Ante el dolor de una pérdida de un familiar, tras la búsqueda esperanzada de encontrar en vida a Blanca Fernández Ochoa, debería prevalecer el respeto, la sensibilidad y el tacto. A nadie de los que han tuiteado con frialdad, especulando rumores falsos,  o han cubierto la noticia desde la presión de querer llegar el primero,  les gustaría que, si un familiar suyo se hubiera encontrado en la misma situación, se toparan con una espectacularización de un hecho tan doloroso.

No se han respetado los tiempos. A primera hora de la tarde le preguntaban al portavoz de la familia cómo estaban después de saber que habían encontrado a Blanca fallecida; él no sabía que responder porque no se había confirmado del todo que fuera ella, todos los indicios decían que era ella, pero sin la confirmación oficial, no querían perder una posible esperanza de que quizás no lo fuera. Ante esa respuesta, algunos reporteros insistían en decir que era ella, y el portavoz familiar se bloqueaba ante tal insistencia.  ¿A ningún medio se le ha ocurrido quizás parar un momento y respetar los tiempos de la familia para asimilar la triste noticia? ¿No se podrían coordinar para dar la confirmación oficial una vez realizada la identificación final?  Cuando la prisa dicta el tiempo, saltándose incluso las convenciones sociales de respetar el duelo de una familia, acabamos promoviendo la frivolidad, incluso de hechos tan dolorosos como la pérdida de un familiar.
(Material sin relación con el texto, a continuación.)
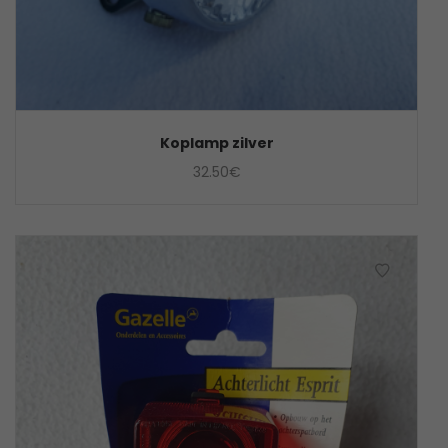
Koplamp zilver
32.50
€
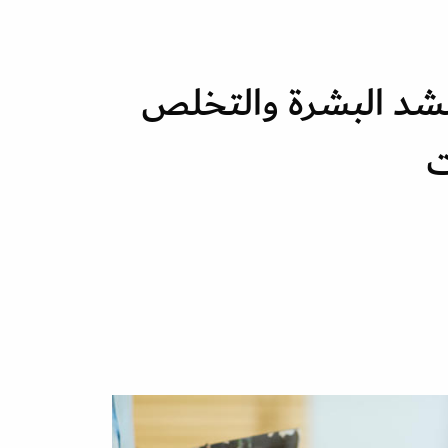
شد البشرة والتخلص
ت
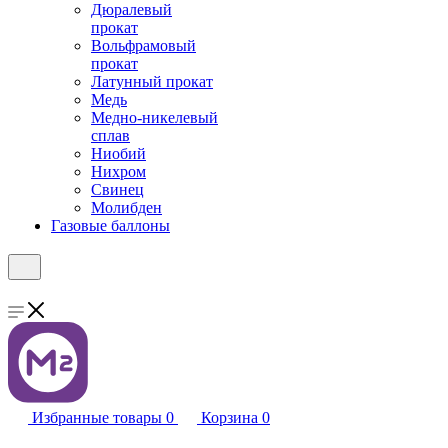
Дюралевый
прокат
Вольфрамовый
прокат
Латунный прокат
Медь
Медно-никелевый
сплав
Ниобий
Нихром
Свинец
Молибден
Газовые баллоны
Избранные товары
0
Корзина
0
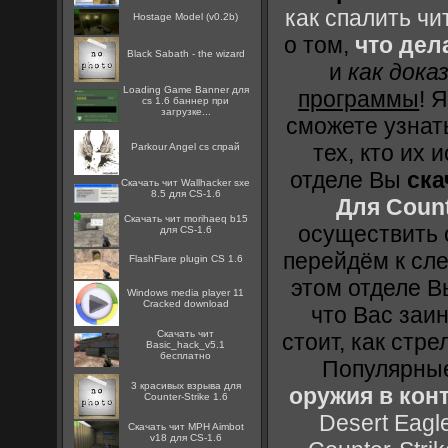
как спалить чи
Hostage Model (v0.2b)
о том,
что дел
Black Sabath - the wizard
и
как дока
Loading Game Banner для
программы
! 
cs 1.6 баннер при
загрузке...
сможете узнать
тех, кто их
Parkour Angel cs спрай
отделе Вы
ска
Скачать чит Wallhacker sxe
8.5 для CS-1.6
Для Count
Скачать чит morihaeq b15
осуществить с
для CS-1.6
перейдём к сл
FlashFlare plugin CS 1.6
этом отделе В
Windows media player 11
Cracked download
что Вас заин
Скачать чит
стоит, как стре
Basic_hack_v5.1
бесплатно
Популярные
3 красивых взрыва для
оружия в конт
Counter-Strike 1.6
Desert Eagl
Скачать чит MPH Aimbot
v18 для CS-1.6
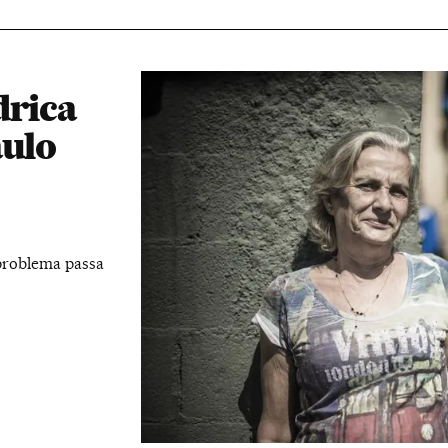
drica
aulo
 problema passa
Algunos tuiteros/as se han rebelado ante este tratamiento informativo y otros, en cambio, lo han promovido.

Y entre tanto ruido y desprópositos, algunos titulares se apresuraron a recordar la figura de Blanca Fernández Ochoa, sus hazañas relatadas por varios deportistas de élite, entre ellos, mujeres que han tenido a Blanca como referente en el deporte, pionera en abrir camino a generaciones y en llegar a lo más alto.  El problema es que ya se hablaba en pasado de ella cuando todavía no se había encontrado y cuando aún no se había confirmado su fallecimiento. ¿Algún director/a de los medios que han realizado esta cobertura ha pensado en sus familias? ¿No habría que reclamar la aplicación de un código ético especial en estos casos?

El respeto al dolor de la familia de Blanca Fernández Ochoa debería haber guiado el tratamiento informativo  y no el tiempo, e incluso peor, el morbo.